User-assigned managed identity

  • Managed identities for Azure resources eliminate the need to manage credentials in code.
  • A User Managed Identity is required for each Azure Load Balancer Controller to make changes to Application Gateway for Containers.
  • AppGw for Containers Configuration Manager is a built-in RBAC role that allows ALB Controller to access and configure the Application Gateway for Containers resource.

Note

The AppGw for Containers Configuration Manager role has data action permissions that the Owner and Contributor roles do not have. It is critical proper permissions are delegated to prevent issues with ALB Controller making changes to the Application Gateway for Containers service.

How Application Gateway for Containers accepts a request

Each Application Gateway for Containers frontend provides a generated Fully Qualified Domain Name managed by Azure. The FQDN may be used as-is or customers may opt to mask the FQDN with a CNAME record.

Before a client sends a request to Application Gateway for Containers, the client resolves a CNAME that points to the frontend's FQDN; or the client may directly resolve the FQDN provided by Application Gateway for Containers by using a DNS server.

The DNS resolver translates the DNS record to an IP address.

When the client initiates the request, the DNS name specified is passed as a host header to Application Gateway for Containers on the defined frontend.

A set of routing rules evaluates how the request for that hostname should be initiated to a defined backend target.

How Application Gateway for Containers routes a request

HTTP/2 Requests

Application Gateway for Containers fully supports HTTP/2 protocol for communication from the client to the frontend. Communication from Application Gateway for Containers to the backend target uses the HTTP/1.1 protocol. The HTTP/2 setting is always enabled and can't be changed. If clients prefer to use HTTP/1.1 for their communication to the frontend of Application Gateway for Containers, they may continue to negotiate accordingly.

Modifications to the request

Application Gateway for Containers inserts three extra headers to all requests before requests are initiated from Application Gateway for Containers to a backend target:

  • x-forwarded-for
  • x-forwarded-proto
  • x-request-id

x-forwarded-for is the original requestor's client IP address. If the request is coming through a proxy, the header value appends the address received, comma delimited. In example: 1.2.3.4,5.6.7.8; where 1.2.3.4 is the client IP address to the proxy in front of Application Gateway for Containers, and 5.6.7.8 is the address of the proxy forwarding traffic to Application Gateway for Containers.
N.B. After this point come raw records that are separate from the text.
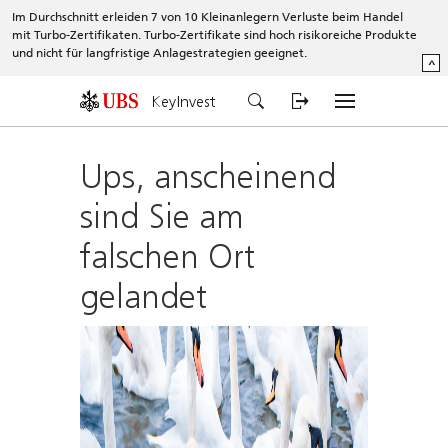
Im Durchschnitt erleiden 7 von 10 Kleinanlegern Verluste beim Handel
mit Turbo-Zertifikaten. Turbo-Zertifikate sind hoch risikoreiche Produkte
und nicht für langfristige Anlagestrategien geeignet.
^
KeyInvest
Ups, anscheinend
sind Sie am
falschen Ort
gelandet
x-forwarded-proto returns the protocol received by Application Gateway for Containers from the client. The value is either http or https.

x-request-id is a unique guid generated by Application Gateway for Containers for each client request and presented in the forwarded request to the backend target. The guid consists of 32 alphanumeric characters, separated by dashes (for example: d23387ab-e629-458a-9c93-6108d374bc75). This guid can be used to correlate a request received by Application Gateway for Containers and initiated to a backend target as defined in access logs.

Request timeouts

Application Gateway for Containers enforces the following timeouts as requests are initiated and maintained between the client, AGC, and backend.

Timeout Duration Description
Request Timeout 60 seconds time for which AGC waits for the backend target response.
HTTP Idle Timeout 5 minutes idle timeout before closing an HTTP connection.
Stream Idle Timeout 5 minutes idle timeout before closing an individual stream carried by an HTTP connection.
Upstream Connect Timeout 5 seconds time for establishing a connection to the backend target.